Tra Plumb e Commontime (2012-2016) gli FM incastrano una colonna sonora (Music For Drifters) e il seguito dei loro rispettivi progetti solisti, Old Fears sotto School of Language e Frozen by Sight con il duo Peter Brewis e Paul Smith, frontman dei succitati Maxïmo Park. Ah, e anche una compilation dal titolo Field Music Play, album di cover che, tra le altre, contiene una If There Is Something tratta dall’omonimo esordio (a proposito, incredibile la recente reissue) dei Roxy Music, Suzanne di Cohen e ben due tracce dei Pet Shop Boys: Rent e Heart. Sesto disco ufficiale e nono se si contano le altre uscite, Commontime è l’album dello sdoganamento definitivo dei Field Music. In primis per l’endorsment su Twitter di sua maestà Prince, “che di lì a poco sparì improvvisamente in una pioggia viola”; in secondo luogo perché per la prima volta i Nostri sono riusciti forse a trovare la giusta formula con il pubblico occasionale: bei pezzi, melodie catchy e ottimi suoni. Tutto questo senza avere nella propria faretra un singolo vero e proprio (The Noisy Days Are Over sono sei minuti e passa di pezzo, non siamo proprio dentro i canoni radiofonici). Non male veramente. Sulle nostre pagine riceve un 7,2, perché Commontime è il disco che veramente segna la svolta.

Con questa passione per le melodie sghembe e le strutture melodiche non proprio in linea con gli stilemi del pop odierno, dimostrano anche per questo di non essere allineati perfettamente con quello che passa in giro nel pop (dalla recensione di Commontime)

E a noi, come avrete intuito, questa loro peculiarità piace proprio tanto.

Time in Joy

E arriviamo al 2018 e a Open Here, ultima fatica della compagine di Sunderland. Il tempo è il tema attorno a cui gira un po’ tutto il macchinario di Open Here e che vincola i Nostri a scendere a compromessi con Chronos, «loro, abituati a plasmarlo e a piegarlo a piacimento in accelerazioni prog e jazz, si sono trovati probabilmente per la prima volta della loro ormai decennale carriera a fare i conti con cose che non potevano controllare direttamente». Si sono trovati a fare i conti pure con la demolizione imminente del loro amato Wearside Studio, e il disco non poteva essere scritto da nessuna altra parte se non lì, a due passi dal mare. Open Here è anche il loro manifesto politico, una risposta a tutto quello che è successo negli ultimi due anni di lavorazione dalla loro e dall’altra parte dell’Atlantico (Brexit), una analisi sulla perdita di fiducia nelle cose, nelle istituzioni e nelle persone. Dalle nostre parti, ancora una volta, sono premiati con un voto alto (un bel 7,5), e con il bollino di Top Album. In sede di recensione spendiamo belle parole sulle canzoni, incredibilmente dense e efficaci.
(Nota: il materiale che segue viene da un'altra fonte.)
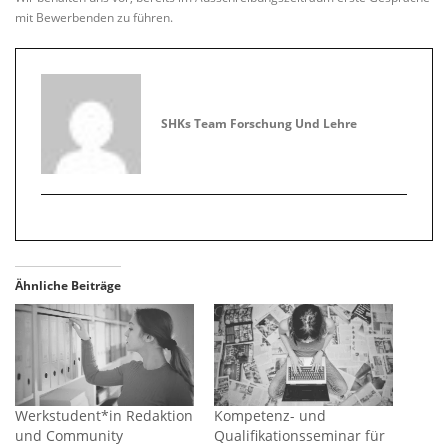
mit Bewerbenden zu führen.
SHKs Team Forschung Und Lehre
Ähnliche Beiträge
Werkstudent*in Redaktion
Kompetenz- und
und Community
Qualifikationsseminar für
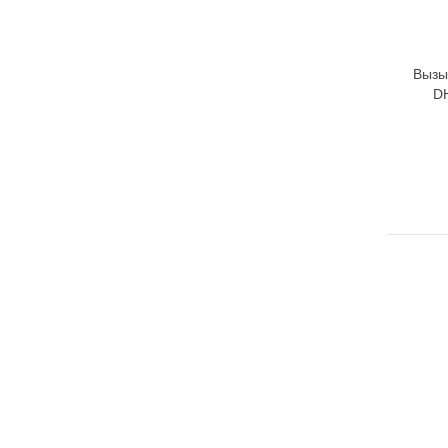
Вызы
D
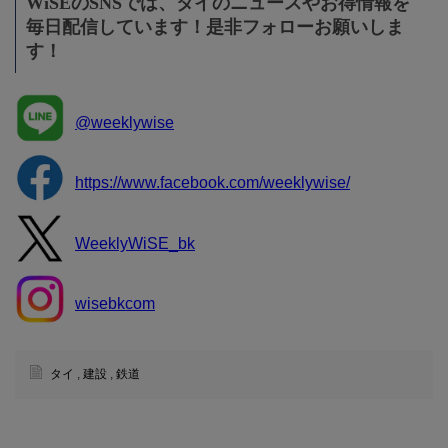
WiSEのSNSでは、タイのニュースやお得情報を
毎日配信しています！是非フォローお願いしま
す！
@weeklywise
https://www.facebook.com/weeklywise/
WeeklyWiSE_bk
wisebkcom
タイ
,
建設
,
鉄道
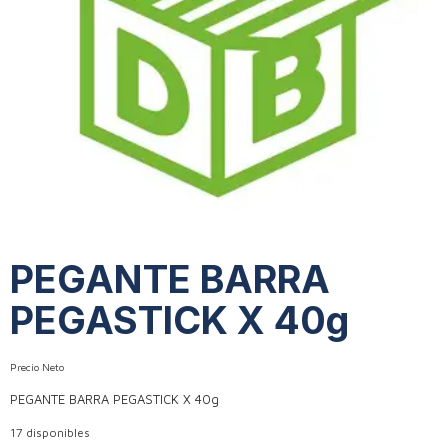
PEGANTE BARRA
PEGASTICK X 40g
Precio Neto
PEGANTE BARRA PEGASTICK X 40g
17 disponibles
«Time in Joy che è un opening in pieno stile loro, con il flicorno a disegnare merletti su quel giro di basso che tanto sa di Tony Levin; Count It Up, con il suo sincopatissimo psycho-funk, sarebbe sicuramente piaciuta al Prince di Around The World in a Day e Share a Pillow è un funkettone suonato però à la Lounge Lizard, con un incedere mefistofelico e con un sax baritono (i vecchi amori non si scordano mai) da fregarsi le mani. Poi c’è il trittico Goodbye To The Country, Checking on a Message e No King No Princess, che sono dei preziosissimi Bignami da consegnare alle nuove leve per fargli capire come si scrive un pezzo pop» [Andrea Murgia]

Insomma: Open Here è la pietra miliare dei fratelli Brewis. La loro è stata una crescita costante e, nonostante gli esordi siano stati piuttosto difficili, soprattutto a livello mediatico (provate voi a sgomitare con la cucciolata citata nella introduzione quando fai prog, che in quel periodo era una bestemmia bella e buona) ma mai a livello qualitativo, sotto quel punto di vista si vedeva sin dall’inizio che di birra ne avevano da bere e da far bere. Di quella cricca, loro sono tra i pochi rimasti in piedi e lo fanno alla grande, continuando a scrivere ottime canzoni. Per citare gli Housemartins e il loro più famoso lavoro, London 0 – Sunderland 4.